# Building new spell checker



## Pander (Jun 12, 2018)

We are developing a new spell checker Nuspell. This a pure C++ implementation and the successor to Hunspell, while supporting existing Hunspell language files. Nuspell is supported by Mozilla and will find its way into browsers, text editors and IDEs, but it has also a shared library and command line tool that is used by other services.

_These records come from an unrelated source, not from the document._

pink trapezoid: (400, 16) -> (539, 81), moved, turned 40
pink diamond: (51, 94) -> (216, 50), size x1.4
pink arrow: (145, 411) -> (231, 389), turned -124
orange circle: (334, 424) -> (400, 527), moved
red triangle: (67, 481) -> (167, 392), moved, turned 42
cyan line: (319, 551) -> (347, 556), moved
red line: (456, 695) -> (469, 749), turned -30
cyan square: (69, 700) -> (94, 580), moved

Of course we would like it to run on FreeBSD too. We have started building on FreeBSD but have run into a small issue. Hopefully someone from the FreeBSD community can help with https://github.com/hunspell/nuspell/issues/15

For more project updates on Nuspell, see:

https://github.com/hunspell/nuspell
https://www.facebook.com/nuspell
https://twitter.com/nuspell1


----------



## cpm@ (Jun 13, 2018)

textproc/nuspell  is ready to be tested.

https://github.com/cpu82/nuspell

Subsequently after having a positive review I'll commit nuspell to the ports tree.


----------



## Pander (Jun 13, 2018)

Thank you for you help. Please note that Nuspell is still in development. Only include its port in the stable repositories once version 2.0 has been released officially.


----------



## cpm@ (Jun 14, 2018)

Pander said:


> Thank you for you help. Please note that Nuspell is still in development. Only include its port in the stable repositories once version 2.0 has been released officially.



I will keep it until the official release announcement.

Thanks


----------